HOW TO COMPLETE THIS TASK: In the listing below, the answer starts at the line that has "- You can create a" and stops after the line that has "If you’re considering making the switch to"; please repeat that part exactly and nothing more.

***** STORED DATA

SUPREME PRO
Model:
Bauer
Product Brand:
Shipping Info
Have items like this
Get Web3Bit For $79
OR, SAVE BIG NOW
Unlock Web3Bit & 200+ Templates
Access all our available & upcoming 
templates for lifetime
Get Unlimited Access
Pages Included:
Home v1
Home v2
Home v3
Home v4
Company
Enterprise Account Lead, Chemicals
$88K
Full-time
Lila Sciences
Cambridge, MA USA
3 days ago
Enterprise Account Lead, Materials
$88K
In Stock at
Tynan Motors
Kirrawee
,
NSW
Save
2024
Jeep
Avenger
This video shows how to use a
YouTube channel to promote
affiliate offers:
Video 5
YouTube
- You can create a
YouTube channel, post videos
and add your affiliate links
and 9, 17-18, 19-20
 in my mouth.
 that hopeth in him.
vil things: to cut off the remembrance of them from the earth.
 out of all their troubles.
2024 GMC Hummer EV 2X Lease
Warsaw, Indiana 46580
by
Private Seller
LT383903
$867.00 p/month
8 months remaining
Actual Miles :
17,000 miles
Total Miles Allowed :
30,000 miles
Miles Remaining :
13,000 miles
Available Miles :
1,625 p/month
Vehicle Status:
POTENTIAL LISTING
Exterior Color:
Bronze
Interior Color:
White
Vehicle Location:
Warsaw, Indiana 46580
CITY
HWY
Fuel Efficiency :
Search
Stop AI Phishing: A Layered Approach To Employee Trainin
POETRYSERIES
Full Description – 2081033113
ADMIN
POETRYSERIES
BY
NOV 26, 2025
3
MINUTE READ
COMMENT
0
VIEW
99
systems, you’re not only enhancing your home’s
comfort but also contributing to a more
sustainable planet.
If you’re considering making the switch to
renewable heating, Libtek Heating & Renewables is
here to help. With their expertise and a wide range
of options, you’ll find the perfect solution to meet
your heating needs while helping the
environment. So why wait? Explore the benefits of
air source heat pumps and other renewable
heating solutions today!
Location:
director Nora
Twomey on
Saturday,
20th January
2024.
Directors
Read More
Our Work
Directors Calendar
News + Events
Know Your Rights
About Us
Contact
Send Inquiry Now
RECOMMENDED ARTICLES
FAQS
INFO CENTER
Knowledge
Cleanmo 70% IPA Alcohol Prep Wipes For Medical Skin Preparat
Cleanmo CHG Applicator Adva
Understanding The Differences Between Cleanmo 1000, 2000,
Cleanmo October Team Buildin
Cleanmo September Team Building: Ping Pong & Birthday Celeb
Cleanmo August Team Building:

**********

RESULT FOR THIS TASK:
- You can create a
YouTube channel, post videos
and add your affiliate links
and 9, 17-18, 19-20
 in my mouth.
 that hopeth in him.
vil things: to cut off the remembrance of them from the earth.
 out of all their troubles.
2024 GMC Hummer EV 2X Lease
Warsaw, Indiana 46580
by
Private Seller
LT383903
$867.00 p/month
8 months remaining
Actual Miles :
17,000 miles
Total Miles Allowed :
30,000 miles
Miles Remaining :
13,000 miles
Available Miles :
1,625 p/month
Vehicle Status:
POTENTIAL LISTING
Exterior Color:
Bronze
Interior Color:
White
Vehicle Location:
Warsaw, Indiana 46580
CITY
HWY
Fuel Efficiency :
Search
Stop AI Phishing: A Layered Approach To Employee Trainin
POETRYSERIES
Full Description – 2081033113
ADMIN
POETRYSERIES
BY
NOV 26, 2025
3
MINUTE READ
COMMENT
0
VIEW
99
systems, you’re not only enhancing your home’s
comfort but also contributing to a more
sustainable planet.
If you’re considering making the switch to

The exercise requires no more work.